=== SOURCE MATERIAL ===

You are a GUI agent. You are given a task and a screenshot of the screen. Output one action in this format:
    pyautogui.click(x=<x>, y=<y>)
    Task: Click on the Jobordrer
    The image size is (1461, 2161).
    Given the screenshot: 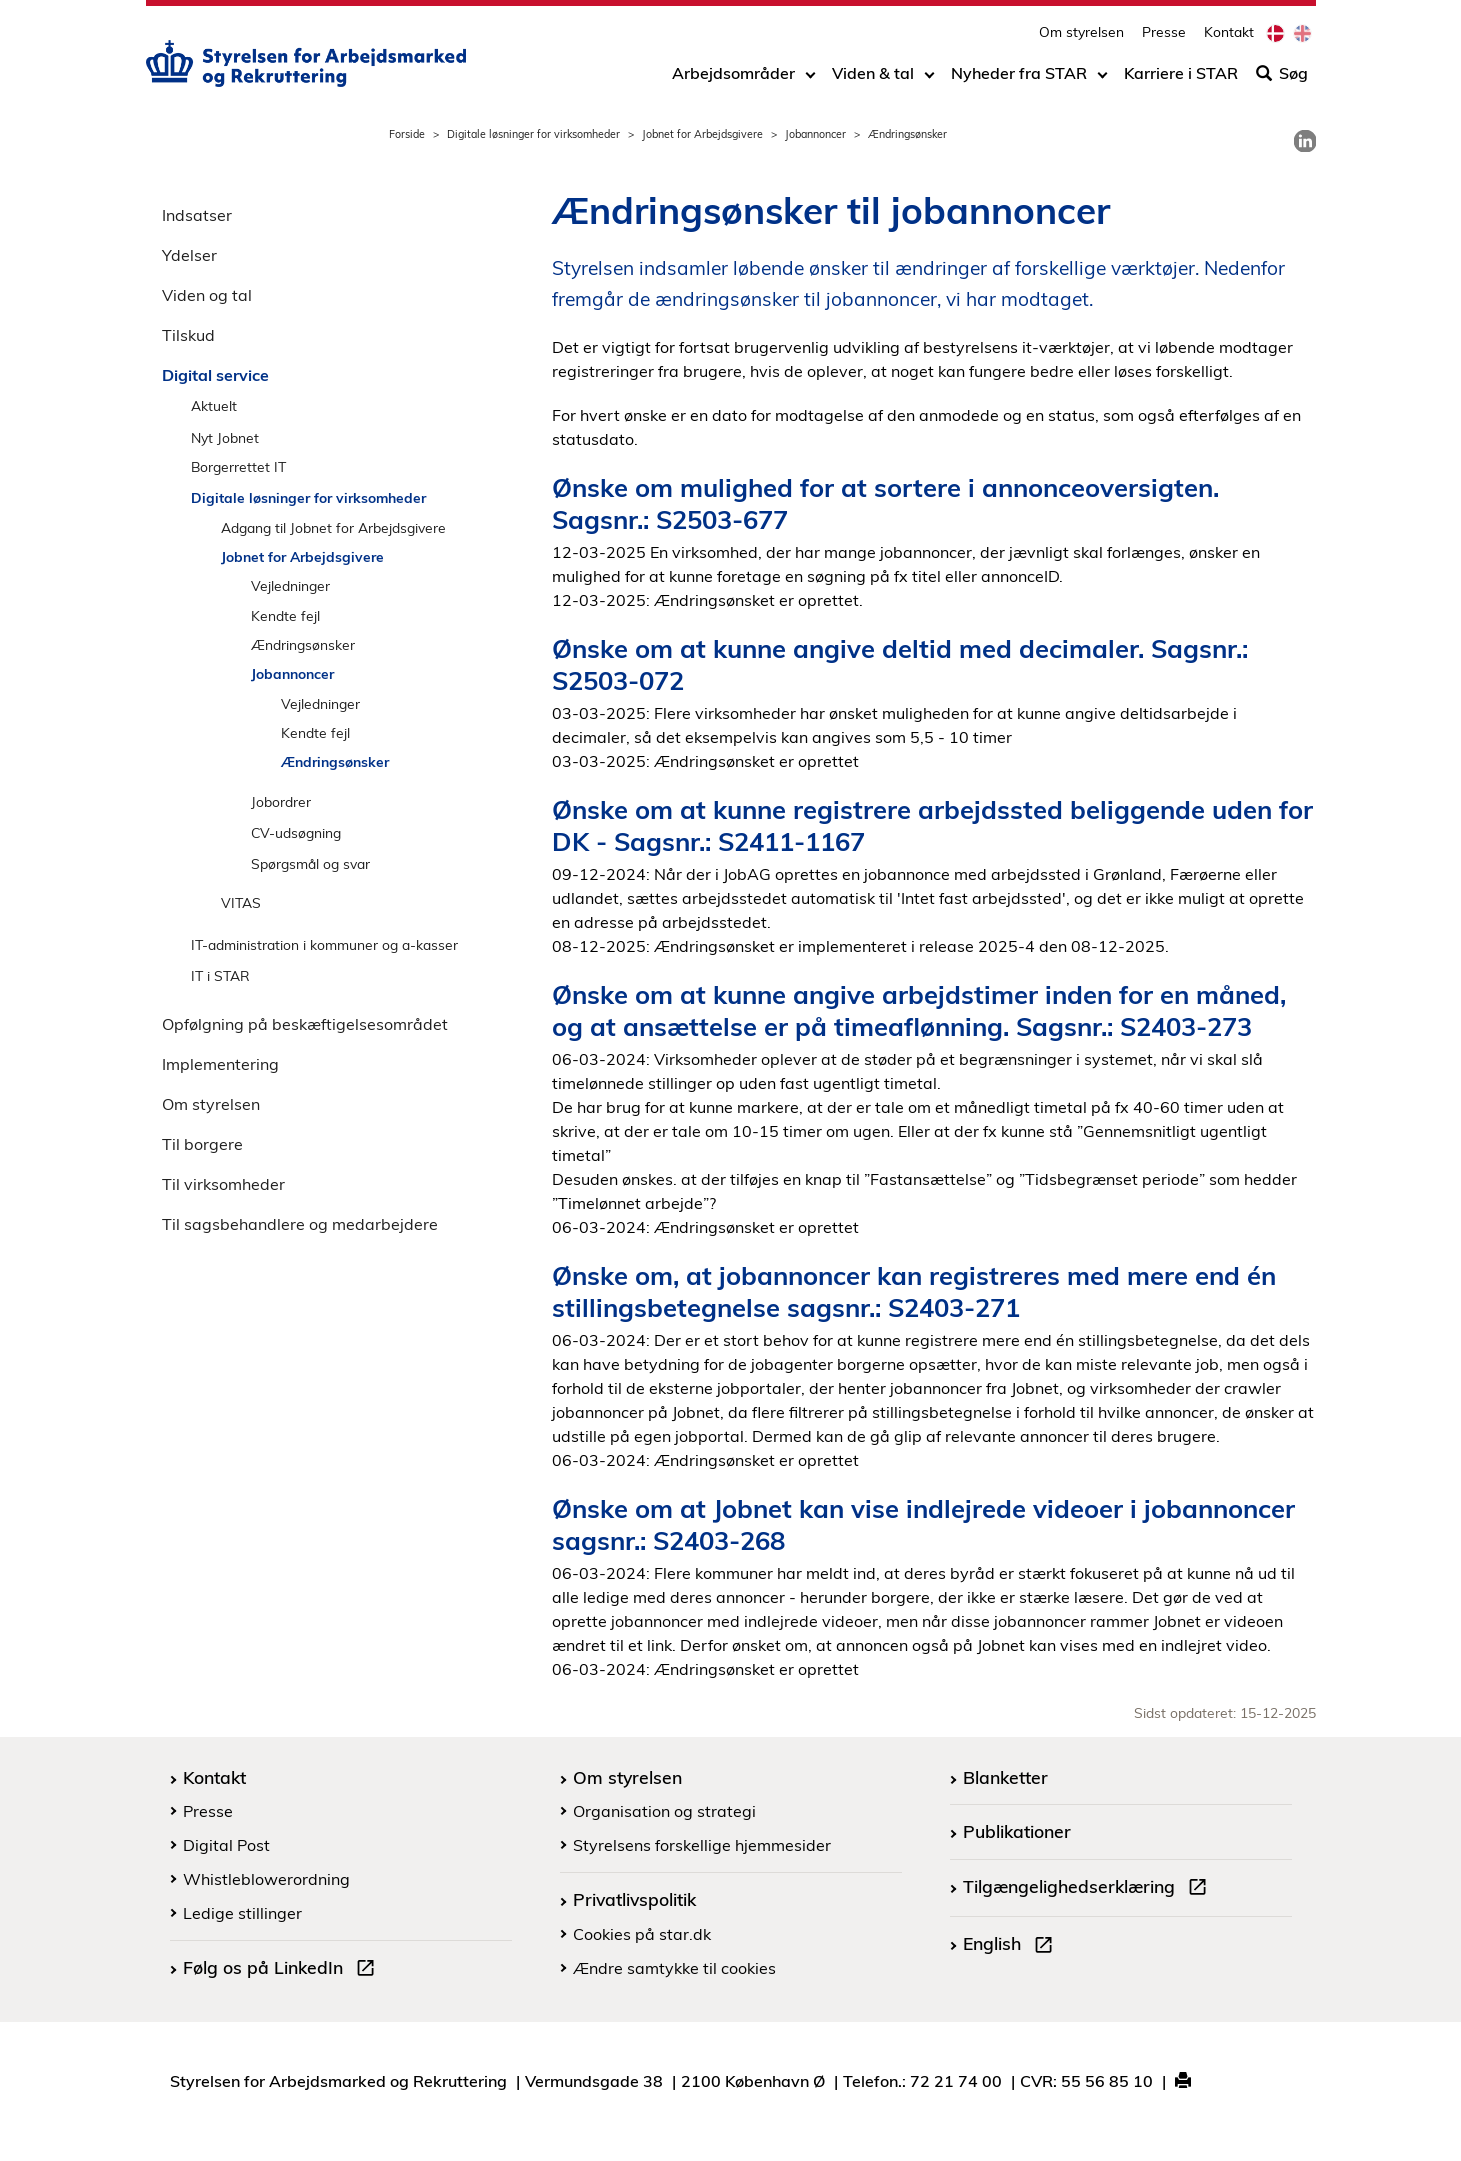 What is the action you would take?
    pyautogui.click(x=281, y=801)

===

Starting from the top of the records and ending at the line that contains "The image size is (1461, 2161).", repeat each line exactly and return only those lines.

You are a GUI agent. You are given a task and a screenshot of the screen. Output one action in this format:
    pyautogui.click(x=<x>, y=<y>)
    Task: Click on the Jobordrer
    The image size is (1461, 2161).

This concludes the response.